-- EXERCISE INSTRUCTIONS --
Would you transcribe the records below exactly, omitting every picture?

Page-level text extractions:
╔══
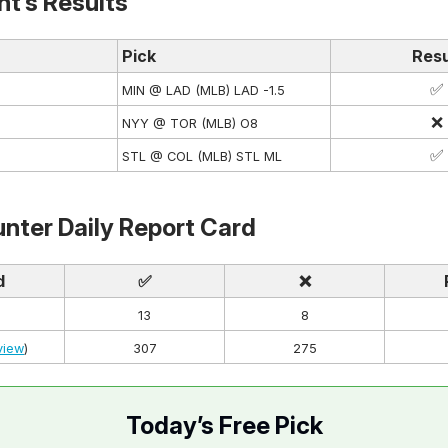
ht’s Results
Pick
Resu
✅
MIN @ LAD (MLB) LAD -1.5
❌
NYY @ TOR (MLB) O8
✅
STL @ COL (MLB) STL ML
nter Daily Report Card
d
✅
❌
13
8
view
)
307
275
Today’s Free Pick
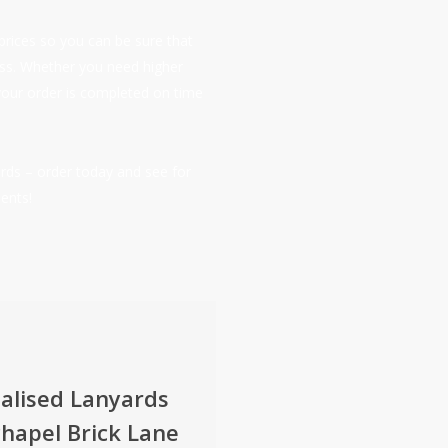
prices so you can be sure that
ness. Whether you need higher
your order is completed on time
rds – order today and see for
ents!
alised Lanyards
hapel Brick Lane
╚══
-- EXERCISE RESULT --
ht’s Results
Pick
Resu
✅
MIN @ LAD (MLB) LAD -1.5
❌
NYY @ TOR (MLB) O8
✅
STL @ COL (MLB) STL ML
nter Daily Report Card
d
✅
❌
13
8
view
)
307
275
Today’s Free Pick
prices so you can be sure that
ness. Whether you need higher
your order is completed on time
rds – order today and see for
ents!
alised Lanyards
hapel Brick Lane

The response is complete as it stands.